Red Pill Junkie said...

In one of those comments, someone mentioned that owls were something of a decor fad in the 1970's. Sure enough, when you google "owls + 1970s" this is the first page to pop up:

http://goretro.blogspot.mx/2009/11/its-hoot-owl-obsession-of-1970s.html

(And BTW Google autocompletes it for you, so you know people are searching for this stuff)

Red Pill Junkie said...

From another site:

"It’s no wonder that three of the world’s most popular owl characters were created in the 1970s.

First came Mr. Owl in 1970, who famously failed to answer the question “How many licks does it take to get to the center of a Tootsie Pop?” in TV commercials.

Woodsy the Owl landed in 1972, helping the U.S. Forest Service remind kids to “Give a hoot – don’t pollute!” Finally, Charlie the Owl brought his stuffy cleverness to the popular kids show, “New Zoo Revue” from 1972 to 1977.

The 1970s was definitely “The Owl Decade.” Riding on the wings of the 1960s environmental movement and its anti-pollution goals, the owl swooped into the 70s as a cultural symbol of nature, purity and wisdom. Soon the owl popped up as a design element in kitschy home decor and fashion. Lamps, statues, planters, wall hangings, coin banks, mugs, belt buckles – owls were everywhere! (Only in the 1970s could the owl-ful color combos of orange, brown and gold be truly appreciated!)"

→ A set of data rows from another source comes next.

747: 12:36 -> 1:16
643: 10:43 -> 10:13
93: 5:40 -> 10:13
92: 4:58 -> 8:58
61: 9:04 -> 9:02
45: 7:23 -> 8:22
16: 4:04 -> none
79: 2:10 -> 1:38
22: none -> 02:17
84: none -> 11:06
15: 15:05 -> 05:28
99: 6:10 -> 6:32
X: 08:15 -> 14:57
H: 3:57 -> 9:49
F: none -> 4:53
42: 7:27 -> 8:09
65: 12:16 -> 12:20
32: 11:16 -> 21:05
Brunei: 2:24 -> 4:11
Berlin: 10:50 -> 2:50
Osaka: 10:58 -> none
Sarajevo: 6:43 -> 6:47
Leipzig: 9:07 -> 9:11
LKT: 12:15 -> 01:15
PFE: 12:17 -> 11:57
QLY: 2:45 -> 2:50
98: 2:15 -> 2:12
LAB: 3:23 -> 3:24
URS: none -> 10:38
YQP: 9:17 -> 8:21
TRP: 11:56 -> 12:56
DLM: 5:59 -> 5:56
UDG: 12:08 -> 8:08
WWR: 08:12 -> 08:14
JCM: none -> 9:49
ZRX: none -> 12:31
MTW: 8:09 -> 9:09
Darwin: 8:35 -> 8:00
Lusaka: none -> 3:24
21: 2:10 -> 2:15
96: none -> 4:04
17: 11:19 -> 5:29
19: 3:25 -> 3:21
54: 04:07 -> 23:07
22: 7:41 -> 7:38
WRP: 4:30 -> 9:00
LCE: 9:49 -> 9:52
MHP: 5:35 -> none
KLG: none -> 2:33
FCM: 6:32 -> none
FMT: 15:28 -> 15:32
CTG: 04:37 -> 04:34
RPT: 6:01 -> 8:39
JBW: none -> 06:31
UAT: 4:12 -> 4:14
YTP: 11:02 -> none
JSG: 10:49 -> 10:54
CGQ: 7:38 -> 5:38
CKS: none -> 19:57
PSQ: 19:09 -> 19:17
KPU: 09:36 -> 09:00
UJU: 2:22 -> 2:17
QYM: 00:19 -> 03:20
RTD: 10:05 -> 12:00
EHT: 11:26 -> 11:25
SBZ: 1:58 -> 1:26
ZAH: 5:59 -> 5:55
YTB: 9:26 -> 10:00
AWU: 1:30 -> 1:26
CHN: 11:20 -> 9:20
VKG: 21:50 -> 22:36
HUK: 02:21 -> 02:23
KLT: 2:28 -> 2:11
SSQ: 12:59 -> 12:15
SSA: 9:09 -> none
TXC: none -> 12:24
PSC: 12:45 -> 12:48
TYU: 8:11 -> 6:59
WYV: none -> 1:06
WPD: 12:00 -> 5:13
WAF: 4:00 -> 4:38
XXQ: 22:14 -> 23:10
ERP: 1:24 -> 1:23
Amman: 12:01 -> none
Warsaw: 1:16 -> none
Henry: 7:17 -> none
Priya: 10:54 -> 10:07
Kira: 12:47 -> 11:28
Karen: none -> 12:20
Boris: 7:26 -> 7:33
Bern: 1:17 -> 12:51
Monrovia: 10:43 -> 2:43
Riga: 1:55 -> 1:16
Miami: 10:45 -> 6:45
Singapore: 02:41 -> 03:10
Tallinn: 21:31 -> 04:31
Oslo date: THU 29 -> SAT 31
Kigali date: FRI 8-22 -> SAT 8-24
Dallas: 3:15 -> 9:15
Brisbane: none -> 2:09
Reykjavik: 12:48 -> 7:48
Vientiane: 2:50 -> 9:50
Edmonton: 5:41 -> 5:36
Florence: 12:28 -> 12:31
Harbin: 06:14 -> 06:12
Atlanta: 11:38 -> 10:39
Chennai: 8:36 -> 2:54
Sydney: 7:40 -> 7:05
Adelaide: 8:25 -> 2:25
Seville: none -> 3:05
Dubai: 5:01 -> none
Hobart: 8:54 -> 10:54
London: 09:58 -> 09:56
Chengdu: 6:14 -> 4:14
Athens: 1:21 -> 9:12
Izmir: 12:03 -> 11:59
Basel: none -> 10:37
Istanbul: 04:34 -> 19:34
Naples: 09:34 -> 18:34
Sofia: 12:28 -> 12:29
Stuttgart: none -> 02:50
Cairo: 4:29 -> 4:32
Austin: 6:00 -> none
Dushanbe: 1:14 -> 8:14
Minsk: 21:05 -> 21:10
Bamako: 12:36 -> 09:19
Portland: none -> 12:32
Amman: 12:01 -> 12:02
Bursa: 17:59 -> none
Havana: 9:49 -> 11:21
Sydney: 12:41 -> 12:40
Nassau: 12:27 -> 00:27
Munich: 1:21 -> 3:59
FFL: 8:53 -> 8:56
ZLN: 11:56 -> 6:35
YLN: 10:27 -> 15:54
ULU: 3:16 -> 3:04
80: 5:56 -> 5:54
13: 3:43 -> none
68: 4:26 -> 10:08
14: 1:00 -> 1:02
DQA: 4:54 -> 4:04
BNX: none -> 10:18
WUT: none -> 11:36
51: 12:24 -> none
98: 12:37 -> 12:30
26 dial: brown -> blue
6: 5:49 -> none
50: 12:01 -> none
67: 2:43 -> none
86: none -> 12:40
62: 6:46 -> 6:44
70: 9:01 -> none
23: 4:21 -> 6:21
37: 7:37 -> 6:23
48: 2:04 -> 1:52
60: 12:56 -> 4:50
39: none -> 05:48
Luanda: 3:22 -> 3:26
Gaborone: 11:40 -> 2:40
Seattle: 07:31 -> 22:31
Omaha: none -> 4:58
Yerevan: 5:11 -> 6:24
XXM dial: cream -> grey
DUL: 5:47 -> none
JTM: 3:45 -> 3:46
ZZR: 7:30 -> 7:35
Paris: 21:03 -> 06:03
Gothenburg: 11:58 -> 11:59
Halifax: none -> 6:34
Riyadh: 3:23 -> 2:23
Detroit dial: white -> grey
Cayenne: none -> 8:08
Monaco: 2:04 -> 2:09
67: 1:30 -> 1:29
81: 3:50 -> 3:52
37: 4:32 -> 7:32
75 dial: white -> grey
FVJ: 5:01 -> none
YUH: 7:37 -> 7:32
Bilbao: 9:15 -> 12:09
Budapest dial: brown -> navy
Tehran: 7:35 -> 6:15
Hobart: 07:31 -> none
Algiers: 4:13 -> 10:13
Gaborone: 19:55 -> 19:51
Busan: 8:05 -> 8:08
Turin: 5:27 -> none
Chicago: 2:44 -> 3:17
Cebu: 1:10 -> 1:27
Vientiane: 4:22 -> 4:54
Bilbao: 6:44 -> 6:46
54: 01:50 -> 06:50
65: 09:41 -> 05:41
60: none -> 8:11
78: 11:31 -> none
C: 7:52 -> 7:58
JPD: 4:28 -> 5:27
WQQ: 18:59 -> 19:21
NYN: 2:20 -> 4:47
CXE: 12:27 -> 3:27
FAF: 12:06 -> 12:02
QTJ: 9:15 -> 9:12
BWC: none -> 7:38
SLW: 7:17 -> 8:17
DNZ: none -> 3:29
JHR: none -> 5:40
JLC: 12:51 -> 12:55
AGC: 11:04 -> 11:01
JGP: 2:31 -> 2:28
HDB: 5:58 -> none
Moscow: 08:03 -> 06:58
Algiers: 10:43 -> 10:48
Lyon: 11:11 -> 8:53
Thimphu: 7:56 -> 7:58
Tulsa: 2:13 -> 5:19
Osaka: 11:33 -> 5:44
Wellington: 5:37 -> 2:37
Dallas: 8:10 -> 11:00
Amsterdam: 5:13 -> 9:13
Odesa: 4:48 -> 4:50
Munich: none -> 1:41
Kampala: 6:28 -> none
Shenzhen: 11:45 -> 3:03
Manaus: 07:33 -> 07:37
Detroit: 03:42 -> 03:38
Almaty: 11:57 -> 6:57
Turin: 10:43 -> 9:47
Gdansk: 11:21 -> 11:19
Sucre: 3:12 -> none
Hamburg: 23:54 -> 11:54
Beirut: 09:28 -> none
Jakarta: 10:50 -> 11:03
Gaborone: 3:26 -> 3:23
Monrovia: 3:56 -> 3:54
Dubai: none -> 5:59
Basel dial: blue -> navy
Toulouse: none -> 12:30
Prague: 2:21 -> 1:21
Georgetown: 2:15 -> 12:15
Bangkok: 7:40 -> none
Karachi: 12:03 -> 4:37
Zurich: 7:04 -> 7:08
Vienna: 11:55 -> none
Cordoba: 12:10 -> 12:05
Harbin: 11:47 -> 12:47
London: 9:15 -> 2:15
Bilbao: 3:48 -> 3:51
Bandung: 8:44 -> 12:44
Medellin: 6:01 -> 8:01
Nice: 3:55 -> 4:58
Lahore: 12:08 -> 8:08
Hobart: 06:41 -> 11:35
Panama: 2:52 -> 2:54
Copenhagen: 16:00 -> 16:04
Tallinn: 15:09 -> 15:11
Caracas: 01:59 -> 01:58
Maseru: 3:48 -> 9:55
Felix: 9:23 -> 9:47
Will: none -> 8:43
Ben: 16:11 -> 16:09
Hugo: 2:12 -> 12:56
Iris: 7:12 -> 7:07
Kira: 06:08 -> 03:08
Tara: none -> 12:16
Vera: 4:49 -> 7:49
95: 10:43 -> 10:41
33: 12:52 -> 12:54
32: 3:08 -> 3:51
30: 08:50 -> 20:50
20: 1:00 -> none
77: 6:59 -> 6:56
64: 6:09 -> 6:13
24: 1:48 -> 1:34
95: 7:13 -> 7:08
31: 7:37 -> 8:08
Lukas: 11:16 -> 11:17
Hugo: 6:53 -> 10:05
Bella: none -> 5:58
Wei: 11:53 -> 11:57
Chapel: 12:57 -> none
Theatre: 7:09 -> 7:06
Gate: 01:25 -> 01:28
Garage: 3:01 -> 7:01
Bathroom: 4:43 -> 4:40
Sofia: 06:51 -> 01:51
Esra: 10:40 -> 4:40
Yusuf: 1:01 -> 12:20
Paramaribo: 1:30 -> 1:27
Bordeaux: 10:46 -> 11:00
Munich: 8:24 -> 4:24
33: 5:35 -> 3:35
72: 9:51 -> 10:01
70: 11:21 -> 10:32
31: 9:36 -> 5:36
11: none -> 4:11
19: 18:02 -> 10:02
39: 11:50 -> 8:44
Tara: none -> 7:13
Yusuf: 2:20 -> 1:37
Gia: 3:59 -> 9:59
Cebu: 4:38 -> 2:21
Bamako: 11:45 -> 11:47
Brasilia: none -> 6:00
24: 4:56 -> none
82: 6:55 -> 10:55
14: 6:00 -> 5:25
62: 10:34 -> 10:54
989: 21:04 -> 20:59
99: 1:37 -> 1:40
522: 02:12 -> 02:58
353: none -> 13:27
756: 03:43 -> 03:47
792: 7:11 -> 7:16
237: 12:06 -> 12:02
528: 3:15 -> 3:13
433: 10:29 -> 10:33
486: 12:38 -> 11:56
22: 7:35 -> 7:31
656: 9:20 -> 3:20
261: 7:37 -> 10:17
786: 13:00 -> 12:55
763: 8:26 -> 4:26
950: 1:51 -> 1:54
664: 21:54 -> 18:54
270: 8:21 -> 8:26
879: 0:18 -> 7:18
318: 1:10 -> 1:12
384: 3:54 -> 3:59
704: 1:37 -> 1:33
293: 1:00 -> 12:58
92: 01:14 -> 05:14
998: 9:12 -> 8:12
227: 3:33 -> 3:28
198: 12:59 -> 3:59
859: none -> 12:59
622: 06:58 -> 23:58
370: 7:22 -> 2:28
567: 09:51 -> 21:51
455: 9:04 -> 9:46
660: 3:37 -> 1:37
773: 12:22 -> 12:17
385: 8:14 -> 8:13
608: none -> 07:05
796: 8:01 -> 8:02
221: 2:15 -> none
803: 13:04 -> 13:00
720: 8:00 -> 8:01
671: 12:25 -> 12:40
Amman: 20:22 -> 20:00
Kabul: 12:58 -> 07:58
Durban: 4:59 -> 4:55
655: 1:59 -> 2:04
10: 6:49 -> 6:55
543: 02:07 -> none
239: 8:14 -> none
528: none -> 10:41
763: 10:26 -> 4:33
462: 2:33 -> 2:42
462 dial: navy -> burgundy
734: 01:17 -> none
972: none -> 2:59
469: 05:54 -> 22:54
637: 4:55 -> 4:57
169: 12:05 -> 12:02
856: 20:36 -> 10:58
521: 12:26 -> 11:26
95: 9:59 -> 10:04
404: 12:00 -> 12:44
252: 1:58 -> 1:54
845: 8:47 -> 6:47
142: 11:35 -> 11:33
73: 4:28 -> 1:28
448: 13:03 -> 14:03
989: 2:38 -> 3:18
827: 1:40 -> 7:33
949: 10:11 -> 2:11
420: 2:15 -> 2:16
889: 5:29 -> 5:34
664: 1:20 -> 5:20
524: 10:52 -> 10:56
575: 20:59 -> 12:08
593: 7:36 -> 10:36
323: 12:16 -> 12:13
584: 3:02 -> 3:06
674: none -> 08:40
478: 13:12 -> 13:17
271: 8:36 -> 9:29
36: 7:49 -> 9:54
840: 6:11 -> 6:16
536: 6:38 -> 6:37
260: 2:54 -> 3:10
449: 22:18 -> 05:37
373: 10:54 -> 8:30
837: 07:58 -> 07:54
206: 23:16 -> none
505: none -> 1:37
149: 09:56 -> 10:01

Also, remember how Robbie Graham has pointed out that in some Spielberg UFO movies there's a lot of owl decoration?

Elvee Kaye said...

Owls are not just for the 1970s anymore! They are undergoing a HUGE revival. Everywhere I go, I see owls, in everything from home decor to Christmas ornaments and toiletries, from children's clothing to bedding. I wonder about this sudden surge of popularity. Is there a message here that we are supposed to receive?

Christopher Loring Knowles said...

You know what else was big in the 70s? UFO flaps.

Mike Clelland! said...

I worked at the ad agency that did the Tootsie Pop "Mr. Owl" commercial.

Red Pill Junkie said...

How many licks does it take to reach the center of your psyche ;)

Red Pill Junkie said...

@Chris,

I was born in '73. Still waiting for the mother ship to comeback and pick me up ;)

Christopher Loring Knowles said...

RPJ, I think you know what I think of the ETH by now.

Red Pill Junkie said...

@Chris,

Alright, alright: I'm waiting for the transdimensional portal in the form of the Cosmic Egg to return me to Magonia :P

Christopher Loring Knowles said...

Oh. OK.

Anonymous said...

I think I know what the owl was thinking: walks across the road, looks at car, "Hey! I'm walkin' here, I'm walkin' here!" Because the owl looks a bit irritated in the drawing LOL.